To keep growing its share of the pie, credit unions will need to work hard—keep pushing—in a market increasingly swinging to purchase loans.

How much of a swing? Well, in the fourth quarter of 2106, the Mortgage Bankers Association (MBA) reported that refinances comprised a bare majority (51%) of mortgage originations. In the first quarter of 2017 that total slipped to 41%.

Looking ahead, MBA predicts refi’s will keep dropping—to 32% in the second quarter of this year and 28% in the third quarter. And the 2018 forecast puts refinances between 23% and 30% of the mortgage market.

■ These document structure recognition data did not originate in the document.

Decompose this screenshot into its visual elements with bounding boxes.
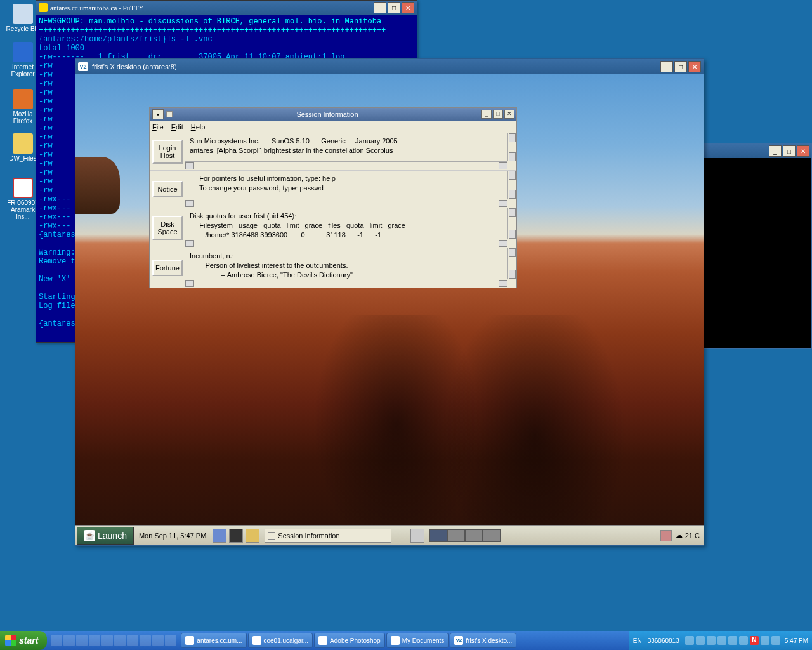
workspace-4[interactable]	[483, 529, 501, 542]
task-label: Adobe Photoshop	[330, 637, 381, 644]
session-menus: File Edit Help	[150, 121, 516, 133]
login-host-button[interactable]: Login Host	[152, 140, 183, 164]
minimize-button[interactable]: _	[481, 110, 492, 119]
cde-panel[interactable]: ☕Launch Mon Sep 11, 5:47 PM Session Info…	[75, 525, 704, 545]
bg-titlebar[interactable]: _ □ ✕	[704, 144, 811, 158]
tray-icon[interactable]	[728, 636, 737, 645]
scrollbar-horizontal[interactable]	[185, 199, 508, 208]
system-tray[interactable]: EN 336060813 N 5:47 PM	[629, 631, 812, 650]
start-button[interactable]: start	[0, 631, 47, 650]
tray-icon-n[interactable]: N	[750, 636, 759, 645]
scrollbar-vertical[interactable]	[508, 133, 516, 161]
ql-icon[interactable]	[89, 635, 100, 646]
label: Mozilla Firefox	[13, 110, 32, 124]
putty-titlebar[interactable]: antares.cc.umanitoba.ca - PuTTY _ □ ✕	[36, 1, 417, 15]
menu-help[interactable]: Help	[191, 123, 206, 131]
close-button[interactable]: ✕	[402, 2, 414, 13]
java-icon: ☕	[84, 530, 95, 541]
tray-icon[interactable]	[739, 636, 748, 645]
fortune-button[interactable]: Fortune	[152, 260, 183, 276]
remote-desktop[interactable]: ▾ Session Information _ □ ✕ File Edit He…	[75, 74, 704, 545]
app-icon: V2	[454, 636, 463, 645]
maximize-button[interactable]: □	[493, 110, 503, 119]
vnc-titlebar[interactable]: V2 frist's X desktop (antares:8) _ □ ✕	[75, 59, 704, 74]
file-manager-icon[interactable]	[246, 529, 259, 543]
weather-icon: ☁	[676, 531, 683, 540]
close-button[interactable]: ✕	[504, 110, 514, 119]
desert-rock	[75, 157, 120, 214]
tray-icon[interactable]	[771, 636, 780, 645]
cde-task-session-info[interactable]: Session Information	[265, 529, 391, 543]
window-menu-button[interactable]: ▾	[152, 109, 164, 119]
ql-icon[interactable]	[51, 635, 62, 646]
background-window[interactable]: _ □ ✕	[703, 143, 812, 349]
tray-icon[interactable]	[707, 636, 716, 645]
login-host-text: Sun Microsystems Inc. SunOS 5.10 Generic…	[187, 135, 514, 157]
tray-icon[interactable]	[761, 636, 769, 645]
minimize-button[interactable]: _	[374, 2, 386, 13]
label: DW_Files	[9, 155, 36, 162]
scrollbar-vertical[interactable]	[508, 208, 516, 239]
disk-space-text: Disk quotas for user frist (uid 454): Fi…	[187, 210, 514, 241]
quick-launch	[51, 635, 176, 646]
clock[interactable]: 5:47 PM	[785, 637, 808, 644]
launch-button[interactable]: ☕Launch	[77, 527, 134, 545]
scrollbar-vertical[interactable]	[508, 171, 516, 199]
workspace-pager[interactable]	[429, 529, 501, 542]
xp-taskbar[interactable]: start antares.cc.um... coe01.ucalgar... …	[0, 631, 812, 650]
scrollbar-horizontal[interactable]	[185, 161, 508, 170]
maximize-button[interactable]: □	[674, 61, 687, 72]
scrollbar-horizontal[interactable]	[185, 239, 508, 248]
scrollbar-vertical[interactable]	[508, 248, 516, 279]
tray-icon[interactable]	[717, 636, 726, 645]
ql-icon[interactable]	[165, 635, 176, 646]
workspace-2[interactable]	[447, 529, 465, 542]
task-label: Session Information	[278, 532, 339, 540]
task-label: frist's X deskto...	[466, 637, 512, 644]
maximize-button[interactable]: □	[388, 2, 400, 13]
workspace-3[interactable]	[465, 529, 483, 542]
printer-icon[interactable]	[410, 529, 424, 543]
ql-icon[interactable]	[76, 635, 88, 646]
fortune-text: Incumbent, n.: Person of liveliest inter…	[187, 250, 514, 281]
taskbar-item-vnc[interactable]: V2frist's X deskto...	[450, 633, 516, 648]
taskbar-item-photoshop[interactable]: Adobe Photoshop	[314, 633, 385, 648]
maximize-button[interactable]: □	[783, 145, 796, 157]
pdf-icon	[13, 178, 33, 198]
window-pin-icon	[166, 111, 173, 117]
disk-space-button[interactable]: Disk Space	[152, 216, 183, 240]
app-icon	[318, 636, 327, 645]
windows-logo-icon	[5, 635, 16, 646]
close-button[interactable]: ✕	[688, 61, 701, 72]
menu-edit[interactable]: Edit	[171, 123, 183, 131]
ql-icon[interactable]	[152, 635, 164, 646]
terminal-icon[interactable]	[229, 529, 243, 543]
taskbar-item-putty[interactable]: antares.cc.um...	[181, 633, 246, 648]
close-button[interactable]: ✕	[797, 145, 809, 157]
ql-icon[interactable]	[114, 635, 126, 646]
ql-icon[interactable]	[127, 635, 138, 646]
launch-label: Launch	[98, 531, 127, 541]
globe-icon[interactable]	[213, 529, 226, 543]
workspace-1[interactable]	[429, 529, 447, 542]
language-indicator[interactable]: EN	[633, 637, 642, 644]
putty-icon	[39, 3, 48, 12]
tray-icon[interactable]	[696, 636, 705, 645]
menu-file[interactable]: File	[152, 123, 164, 131]
notice-button[interactable]: Notice	[152, 181, 183, 197]
session-info-window[interactable]: ▾ Session Information _ □ ✕ File Edit He…	[149, 107, 517, 288]
volume-icon[interactable]	[660, 530, 672, 541]
session-titlebar[interactable]: ▾ Session Information _ □ ✕	[150, 108, 516, 121]
task-label: antares.cc.um...	[197, 637, 242, 644]
minimize-button[interactable]: _	[769, 145, 782, 157]
ql-icon[interactable]	[140, 635, 151, 646]
vnc-window[interactable]: V2 frist's X desktop (antares:8) _ □ ✕ ▾…	[75, 58, 704, 546]
weather-text: 21 C	[685, 532, 700, 540]
scrollbar-horizontal[interactable]	[185, 279, 508, 288]
tray-icon[interactable]	[685, 636, 694, 645]
taskbar-item-coe01[interactable]: coe01.ucalgar...	[248, 633, 313, 648]
ql-icon[interactable]	[63, 635, 75, 646]
minimize-button[interactable]: _	[660, 61, 673, 72]
ql-icon[interactable]	[102, 635, 113, 646]
taskbar-item-mydocs[interactable]: My Documents	[386, 633, 449, 648]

OK, you say, we’ve handled things pretty well up to now. So why should we be worried? Two reasons: You’ll need to up your game to handle even more purchase loans and while you’re looking for a bigger slice of the pie, that entire pie is getting smaller.

In 2016, residential mortgage originations totaled $1.89 trillion dollars, according to MBA. In 2017, the forecast calls for a total of $1.6 trillion, or nearly $300 billion less than the previous year—no small chunk of change.

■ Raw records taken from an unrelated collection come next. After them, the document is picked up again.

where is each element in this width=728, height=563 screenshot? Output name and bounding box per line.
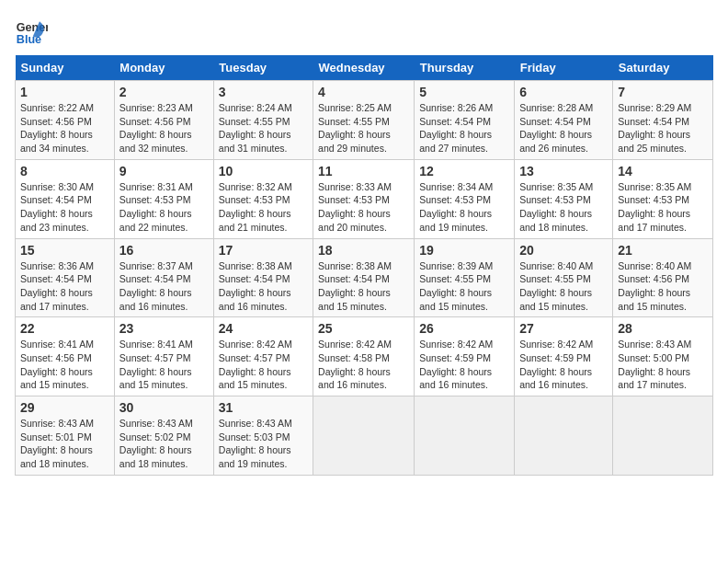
calendar-cell: 24Sunrise: 8:42 AM Sunset: 4:57 PM Dayli… <box>213 317 313 396</box>
day-number: 6 <box>519 85 608 99</box>
day-info: Sunrise: 8:41 AM Sunset: 4:56 PM Dayligh… <box>20 338 109 392</box>
calendar-cell: 22Sunrise: 8:41 AM Sunset: 4:56 PM Dayli… <box>16 317 115 396</box>
col-header-wednesday: Wednesday <box>313 55 415 81</box>
day-number: 2 <box>119 85 209 99</box>
day-number: 19 <box>419 243 509 258</box>
day-info: Sunrise: 8:22 AM Sunset: 4:56 PM Dayligh… <box>20 101 109 155</box>
calendar-cell <box>613 396 713 476</box>
calendar-cell: 11Sunrise: 8:33 AM Sunset: 4:53 PM Dayli… <box>313 159 415 238</box>
day-number: 12 <box>419 164 509 178</box>
calendar-cell: 15Sunrise: 8:36 AM Sunset: 4:54 PM Dayli… <box>16 238 115 317</box>
day-number: 3 <box>219 85 308 99</box>
day-info: Sunrise: 8:43 AM Sunset: 5:01 PM Dayligh… <box>20 417 109 471</box>
day-number: 15 <box>20 243 109 258</box>
day-number: 7 <box>618 85 708 99</box>
col-header-thursday: Thursday <box>415 55 515 81</box>
day-number: 27 <box>519 321 608 336</box>
day-number: 11 <box>318 164 409 178</box>
calendar-cell: 30Sunrise: 8:43 AM Sunset: 5:02 PM Dayli… <box>114 396 213 476</box>
day-number: 29 <box>20 400 109 415</box>
day-info: Sunrise: 8:28 AM Sunset: 4:54 PM Dayligh… <box>519 101 608 155</box>
day-number: 17 <box>219 243 308 258</box>
day-info: Sunrise: 8:32 AM Sunset: 4:53 PM Dayligh… <box>219 180 308 235</box>
week-row-1: 1Sunrise: 8:22 AM Sunset: 4:56 PM Daylig… <box>16 81 713 160</box>
calendar-cell: 23Sunrise: 8:41 AM Sunset: 4:57 PM Dayli… <box>114 317 213 396</box>
week-row-5: 29Sunrise: 8:43 AM Sunset: 5:01 PM Dayli… <box>16 396 713 476</box>
day-info: Sunrise: 8:30 AM Sunset: 4:54 PM Dayligh… <box>20 180 109 235</box>
calendar-cell: 2Sunrise: 8:23 AM Sunset: 4:56 PM Daylig… <box>114 81 213 160</box>
calendar-cell: 25Sunrise: 8:42 AM Sunset: 4:58 PM Dayli… <box>313 317 415 396</box>
day-number: 13 <box>519 164 608 178</box>
day-number: 9 <box>119 164 209 178</box>
calendar-cell: 29Sunrise: 8:43 AM Sunset: 5:01 PM Dayli… <box>16 396 115 476</box>
week-row-4: 22Sunrise: 8:41 AM Sunset: 4:56 PM Dayli… <box>16 317 713 396</box>
day-info: Sunrise: 8:24 AM Sunset: 4:55 PM Dayligh… <box>219 101 308 155</box>
calendar-table: SundayMondayTuesdayWednesdayThursdayFrid… <box>15 55 713 476</box>
calendar-cell: 27Sunrise: 8:42 AM Sunset: 4:59 PM Dayli… <box>515 317 613 396</box>
day-number: 21 <box>618 243 708 258</box>
day-number: 31 <box>219 400 308 415</box>
calendar-cell: 4Sunrise: 8:25 AM Sunset: 4:55 PM Daylig… <box>313 81 415 160</box>
day-number: 14 <box>618 164 708 178</box>
day-info: Sunrise: 8:34 AM Sunset: 4:53 PM Dayligh… <box>419 180 509 235</box>
calendar-cell: 17Sunrise: 8:38 AM Sunset: 4:54 PM Dayli… <box>213 238 313 317</box>
calendar-cell: 14Sunrise: 8:35 AM Sunset: 4:53 PM Dayli… <box>613 159 713 238</box>
day-number: 22 <box>20 321 109 336</box>
day-info: Sunrise: 8:40 AM Sunset: 4:55 PM Dayligh… <box>519 259 608 314</box>
day-info: Sunrise: 8:43 AM Sunset: 5:02 PM Dayligh… <box>119 417 209 471</box>
calendar-cell: 19Sunrise: 8:39 AM Sunset: 4:55 PM Dayli… <box>415 238 515 317</box>
logo-icon: General Blue <box>15 15 48 48</box>
day-number: 10 <box>219 164 308 178</box>
day-info: Sunrise: 8:42 AM Sunset: 4:57 PM Dayligh… <box>219 338 308 392</box>
day-number: 1 <box>20 85 109 99</box>
calendar-cell: 28Sunrise: 8:43 AM Sunset: 5:00 PM Dayli… <box>613 317 713 396</box>
day-info: Sunrise: 8:42 AM Sunset: 4:58 PM Dayligh… <box>318 338 409 392</box>
day-info: Sunrise: 8:38 AM Sunset: 4:54 PM Dayligh… <box>219 259 308 314</box>
day-info: Sunrise: 8:33 AM Sunset: 4:53 PM Dayligh… <box>318 180 409 235</box>
calendar-cell <box>515 396 613 476</box>
day-number: 24 <box>219 321 308 336</box>
calendar-cell: 21Sunrise: 8:40 AM Sunset: 4:56 PM Dayli… <box>613 238 713 317</box>
day-info: Sunrise: 8:29 AM Sunset: 4:54 PM Dayligh… <box>618 101 708 155</box>
day-number: 16 <box>119 243 209 258</box>
day-info: Sunrise: 8:42 AM Sunset: 4:59 PM Dayligh… <box>419 338 509 392</box>
day-number: 5 <box>419 85 509 99</box>
week-row-3: 15Sunrise: 8:36 AM Sunset: 4:54 PM Dayli… <box>16 238 713 317</box>
calendar-cell <box>313 396 415 476</box>
day-info: Sunrise: 8:35 AM Sunset: 4:53 PM Dayligh… <box>618 180 708 235</box>
col-header-saturday: Saturday <box>613 55 713 81</box>
day-info: Sunrise: 8:23 AM Sunset: 4:56 PM Dayligh… <box>119 101 209 155</box>
day-number: 23 <box>119 321 209 336</box>
col-header-sunday: Sunday <box>16 55 115 81</box>
logo: General Blue <box>15 15 51 48</box>
day-number: 30 <box>119 400 209 415</box>
calendar-cell: 3Sunrise: 8:24 AM Sunset: 4:55 PM Daylig… <box>213 81 313 160</box>
calendar-cell: 6Sunrise: 8:28 AM Sunset: 4:54 PM Daylig… <box>515 81 613 160</box>
week-row-2: 8Sunrise: 8:30 AM Sunset: 4:54 PM Daylig… <box>16 159 713 238</box>
day-number: 20 <box>519 243 608 258</box>
day-number: 26 <box>419 321 509 336</box>
calendar-cell: 9Sunrise: 8:31 AM Sunset: 4:53 PM Daylig… <box>114 159 213 238</box>
day-number: 8 <box>20 164 109 178</box>
calendar-cell <box>415 396 515 476</box>
day-info: Sunrise: 8:31 AM Sunset: 4:53 PM Dayligh… <box>119 180 209 235</box>
day-info: Sunrise: 8:41 AM Sunset: 4:57 PM Dayligh… <box>119 338 209 392</box>
day-number: 28 <box>618 321 708 336</box>
calendar-cell: 13Sunrise: 8:35 AM Sunset: 4:53 PM Dayli… <box>515 159 613 238</box>
calendar-cell: 26Sunrise: 8:42 AM Sunset: 4:59 PM Dayli… <box>415 317 515 396</box>
day-info: Sunrise: 8:39 AM Sunset: 4:55 PM Dayligh… <box>419 259 509 314</box>
col-header-friday: Friday <box>515 55 613 81</box>
calendar-cell: 31Sunrise: 8:43 AM Sunset: 5:03 PM Dayli… <box>213 396 313 476</box>
day-info: Sunrise: 8:35 AM Sunset: 4:53 PM Dayligh… <box>519 180 608 235</box>
day-info: Sunrise: 8:26 AM Sunset: 4:54 PM Dayligh… <box>419 101 509 155</box>
calendar-cell: 5Sunrise: 8:26 AM Sunset: 4:54 PM Daylig… <box>415 81 515 160</box>
page-header: General Blue <box>15 15 713 48</box>
day-info: Sunrise: 8:37 AM Sunset: 4:54 PM Dayligh… <box>119 259 209 314</box>
day-number: 25 <box>318 321 409 336</box>
day-info: Sunrise: 8:36 AM Sunset: 4:54 PM Dayligh… <box>20 259 109 314</box>
day-number: 18 <box>318 243 409 258</box>
day-info: Sunrise: 8:38 AM Sunset: 4:54 PM Dayligh… <box>318 259 409 314</box>
calendar-cell: 10Sunrise: 8:32 AM Sunset: 4:53 PM Dayli… <box>213 159 313 238</box>
calendar-cell: 20Sunrise: 8:40 AM Sunset: 4:55 PM Dayli… <box>515 238 613 317</box>
column-headers: SundayMondayTuesdayWednesdayThursdayFrid… <box>16 55 713 81</box>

Smaller pie means more competition. So get ready. And don’t take your foot off the gas!

While credit unions have shown we can be players in the purchase market, we can’t slow down, we can’t miss opportunities. Make sure you are doing these things, many of which are topics ACUMA delves into at its workshops and conference:

  • Cultivate relationships with Realtors, who as partners can point business your way (and bring you, new members—maybe even Realtors among them). And be certain they can contact you when necessary—including weekends when they are the busiest.
  • Review and update your products (continually) to ensure you have the “right fit” for first-time homebuyers and the markets you serve.
  • Meet members on their own terms by providing a variety of application and communication channels (face-to-face, online, email, print, text messages, etc.) so they can select the best option for them. And a corollary: Set goals for responses and measure the data—quicker is definitely better.
  • Move toward automation and digitizing more of the mortgage process. If you don’t, you will lose business to those that do.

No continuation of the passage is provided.